Tot slot is natuurlijk het laatste argument vals, dat stelt dat Antarsya de linkse stemmen verdeelde en daardoor schuldig is aan LAEN’s mislukking. Antarsya was degene die een electorale samenwerking met LAEN voorstelde. Maar dat werd politiek afgewezen, omdat ze geen enkele discussie duldden over het uitbreiden van hun programma over de kwestie van het verlaten van de EU. Het werd ook organisatorisch afgewezen omdat werd geëist dat Antarsya zou moeten opgaan in LAEN. Dat was een zeer bewuste weigering.
Wat zijn de perspectieven voor LAEN de komende periode? Gaan ze instorten of zullen ze een nieuwe linkse partij formuleren?
Het is heel moeilijk om te voorspellen wat er precies gaat gebeuren met LAEN. Maar om te beginnen wil ik zeggen dat niemand blij is met deze uitslag. Antarsya is niet blij dat LAEN niet in staat was om mensen te overtuigen en in het parlement te komen. Integendeel, we denken dat haar groei een extra kracht zou betekenen voor de beweging tegen de memoranda en de aanvallen van de heersende klasse.
Maar ik wil nog iets zeggen waarvan ik denk dat het heel belangrijk is. De 2,9 procent die LAEN behaalde betekent dat er samen met de communistische partij en Antarsya een sterke linkse oppositie bestaat tegen de Syriza-regering, die zeer nuttig kan zijn voor de strijd. Als ze ervoor kiezen om de strijd te ondersteunen. Dus dat is de grote vraag voor LAEN. Ze moeten beslissen dat ze de beweging steunen en dit niet alleen beslissen, maar helpen bij het organiseren van de arbeidersbeweging.
Laat me een voorbeeld geven. In de vakbonden in de publieke sector, hebben de vakbondsleiders die lid waren van Syriza, deze partij in grote meerderheid verlaten en zich aangesloten bij LAEN. In de sleutelsectoren die de komende tijd zullen worden aangevallen, zoals scholen, gemeenten en ziekenhuizen, vormen LAEN-vakbondsleden grote meerderheden. De vraag is of dit voordeel zal worden gebruikt om een sterke arbeidersbeweging te organiseren.
Dat is de meest kritieke vraag die LAEN nu moet beantwoorden. De discussies over de vorming van een partij, of de vorming van een nieuw programma, ook al is het belangrijk, zal de toekomst van de partij of het nut ervan voor de strijd niet definiëren. Nu overheerst helaas een grote teleurstelling onder de leden en kiezers van LAEN.
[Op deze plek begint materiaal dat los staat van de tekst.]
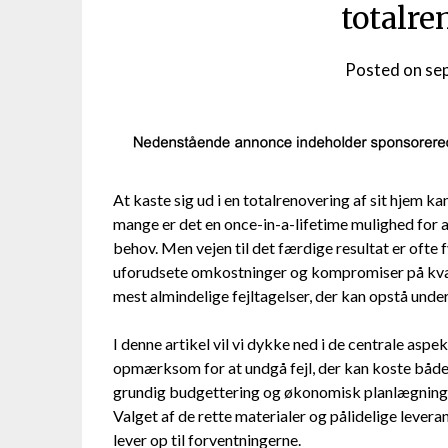
totalr
Posted on
se
At kaste sig ud i en totalrenovering af sit hjem
mange er det en once-in-a-lifetime mulighed for
behov. Men vejen til det færdige resultat er ofte f
uforudsete omkostninger og kompromiser på kvali
mest almindelige fejltagelser, der kan opstå under
I denne artikel vil vi dykke ned i de centrale aspe
opmærksom for at undgå fejl, der kan koste både 
grundig budgettering og økonomisk planlægning,
Valget af de rette materialer og pålidelige leverand
lever op til forventningerne.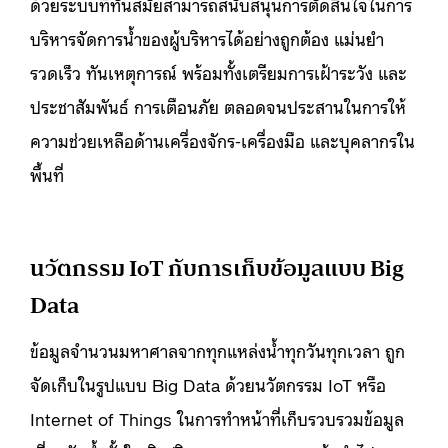
ด้วยระบบที่ทันสมัยสามารถสนับสนุนการตัดสินใจในการ
บริหารจัดการน้ำของผู้บริหารได้อย่างถูกต้อง แม่นยำ
รวดเร็ว ทันเหตุการณ์ พร้อมทั้งเตรียมการเฝ้าระวัง และ
ประชาสัมพันธ์ การเตือนภัย ตลอดจนประสานในการให้
ความช่วยเหลือด้านเครื่องจักร-เครื่องมือ และบุคลากรใน
พื้นที่
นวัตกรรม IoT กับการเก็บข้อมูลแบบ Big
Data
ข้อมูลจำนวนมหาศาลจากทุกแหล่งน้ำทุกวันทุกเวลา ถูก
จัดเก็บในรูปแบบ Big Data ด้วยนวัตกรรม IoT หรือ
Internet of Things ในการทำหน้าที่เก็บรวบรวมข้อมูล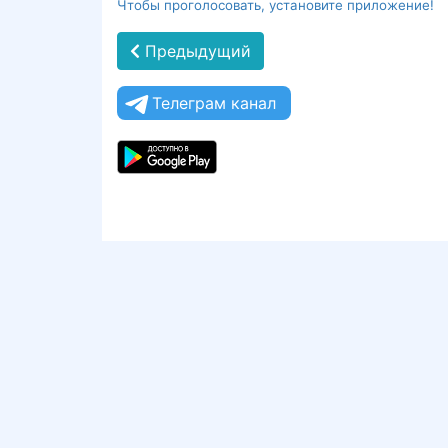
Чтобы проголосовать, установите приложение!
Предыдущий
Телеграм канал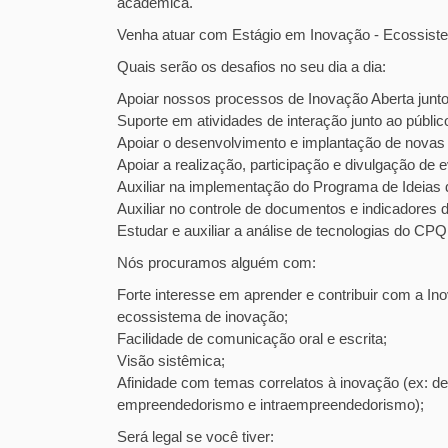
acadêmica.
Venha atuar com Estágio em Inovação - Ecossist
Quais serão os desafios no seu dia a dia:
Apoiar nossos processos de Inovação Aberta junto
Suporte em atividades de interação junto ao públi
Apoiar o desenvolvimento e implantação de novas
Apoiar a realização, participação e divulgação de
Auxiliar na implementação do Programa de Ideia
Auxiliar no controle de documentos e indicadores
Estudar e auxiliar a análise de tecnologias do CP
Nós procuramos alguém com:
Forte interesse em aprender e contribuir com a I
ecossistema de inovação;
Facilidade de comunicação oral e escrita;
Visão sistêmica;
Afinidade com temas correlatos à inovação (ex: de
empreendedorismo e intraempreendedorismo);
Será legal se você tiver: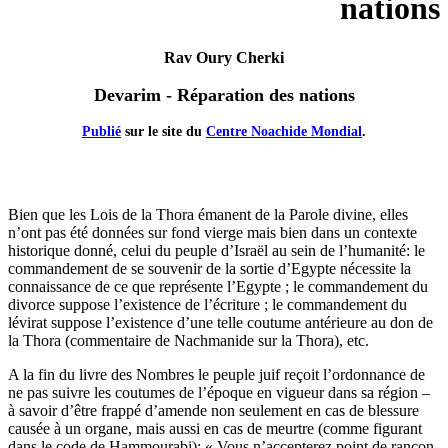
nations
Rav Oury Cherki
Devarim - Réparation des nations
Publié
sur le site du
Centre Noachide Mondial
.
Bien que les Lois de la Thora émanent de la Parole divine, elles
n’ont pas été données sur fond vierge mais bien dans un contexte
historique donné, celui du peuple d’Israël au sein de l’humanité: le
commandement de se souvenir de la sortie d’Egypte nécessite la
connaissance de ce que représente l’Egypte ; le commandement du
divorce suppose l’existence de l’écriture ; le commandement du
lévirat suppose l’existence d’une telle coutume antérieure au don de
la Thora (commentaire de Nachmanide sur la Thora), etc.
A la fin du livre des Nombres le peuple juif reçoit l’ordonnance de
ne pas suivre les coutumes de l’époque en vigueur dans sa région –
à savoir d’être frappé d’amende non seulement en cas de blessure
causée à un organe, mais aussi en cas de meurtre (comme figurant
dans le code de Hammourabi): « Vous n’accepterez point de rançon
Deze teleurstelling is ook gebaseerd op de analyse van LAEN over de verkiezingsresultaten, die ertoe neigt om enigszins in lijn te zijn met de Communistische Partij. Die stelt weer dat het probleem niet bij links ligt, maar bij het bewustzijn van de mensen. Als je zo begint, zijn de voorspellingen niet in je voordeel. We willen niet dat de dingen zich op zo’n manier ontwikkelen en antikapitalistische links en Antarsya zullen tegengas geven tegen een dergelijke richting.
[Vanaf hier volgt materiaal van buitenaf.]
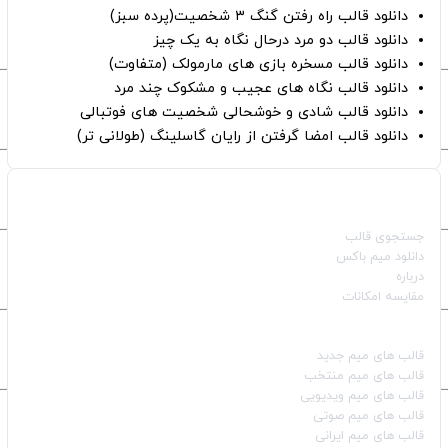
دانلود قالب راه رفتن گنگ ۳ شخصیت(پرده سبز)
دانلود قالب دو مرد درحال نگاه به یک چیز
دانلود قالب مسخره بازی های مارمولک (متفاوت)
دانلود قالب نگاه های عجیب و مشکوک چند مرد
دانلود قالب شادی و خوشحالی شخصیت های فوتبالی
دانلود قالب امضا گرفتن از رایان گاسلینگ (طولانی تر)
صفحات اصلی
جستجوی قالب
دانلود میم باکس
درباره
مقایسه امکانات
دسته بندی قالب‌ها
قالب‌ های میم جدید
قالب‌ های میم منتخب
قالب‌ های میم ویدیویی
قالب‌ های میم صوتی
قالب‌ های میم ایرانی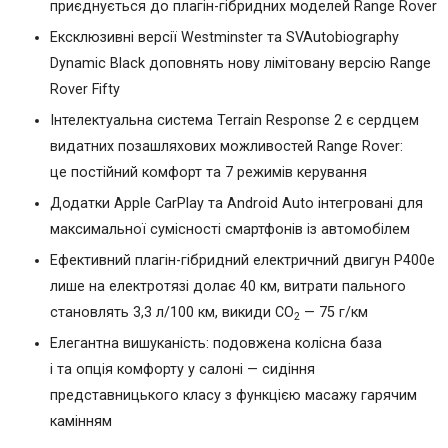
приєднується до плагін-гібридних моделей Range Rover
Ексклюзивні версії Westminster та SVAutobiography
Dynamic Black доповнять нову лімітовану версію Range
Rover Fifty
Інтелектуальна система Terrain Response 2 є сердцем
видатних позашляхових можливостей Range Rover:
це постійний комфорт та 7 режимів керування
Додатки Apple CarPlay та Android Auto інтегровані для
максимальної сумісності смартфонів із автомобілем
Ефективний плагін-гібридний електричний двигун P400e
лише на електротязі долає 40 км, витрати пального
становлять 3,3 л/100 км, викиди CO
— 75 г/км
2
Елегантна вишуканість: подовжена колісна база
і та опція комфорту у салоні — сидіння
представницького класу з функцією масажу гарячим
камінням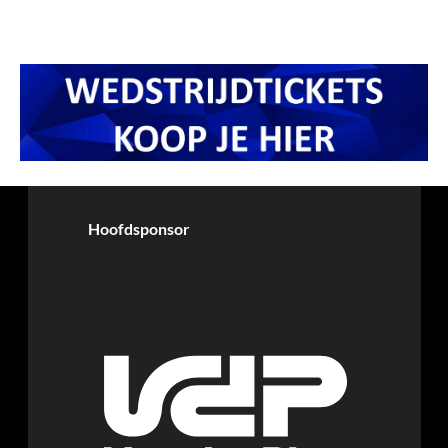
Hoofdsponsor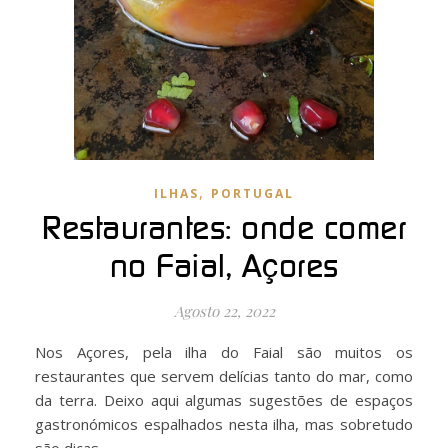
,
ILHAS
PORTUGAL
Restaurantes: onde comer
no Faial, Açores
Agosto 22, 2022
Nos Açores, pela ilha do Faial são muitos os
restaurantes que servem delícias tanto do mar, como
da terra. Deixo aqui algumas sugestões de espaços
gastronómicos espalhados nesta ilha, mas sobretudo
De nieuwe Syriza-ANEL-regering is een feit en naar verwachting zal dit een ‘hete’ winter worden. Wat zijn de grote gevechten van de arbeidersbeweging?
Ik gebruik hier een kunstmatig onderscheid tussen de arbeidersbeweging tegen de economische en tegen de politieke aanvallen, maar ik doe dat omdat we later praten over de politieke strijd en racisme. Laten we beginnen met de dreigende economische aanvallen. De regering is vastbesloten om zeer snel een nieuw pakket bezuinigingsmaatregelen te implementeren.
Een deel daarvan zijn privatiseringen, te beginnen met de haven van Piraeus en andere havens in het land, waarover in oktober moet worden beslist. Het eerstkomende gevecht is dat tegen privatiseringen van de havens, met Piraeus als speerpunt. Deze strijd is al begonnen. Laten we niet vergeten dat de staking van de arbeiders in de haven van Piraeus, tijdens de eerste maanden van de Syriza-regering, enorme steun kreeg in de stad en van de vakbonden in Piraeus.
Een tweede aanval die eraan komt is een aanval op de gehele publieke sector, die ook voor november moet worden uitgevoerd en uit drie delen bestaat: verlaging van de lonen, de evaluatie van arbeiders (die verband houdt met de loonsverlaging, wat betekent: een slechte evaluatie, minder loon) en veranderingen in het verzekeringsstelsel (verlaging van pensioenen en verhoging van de bijdragen).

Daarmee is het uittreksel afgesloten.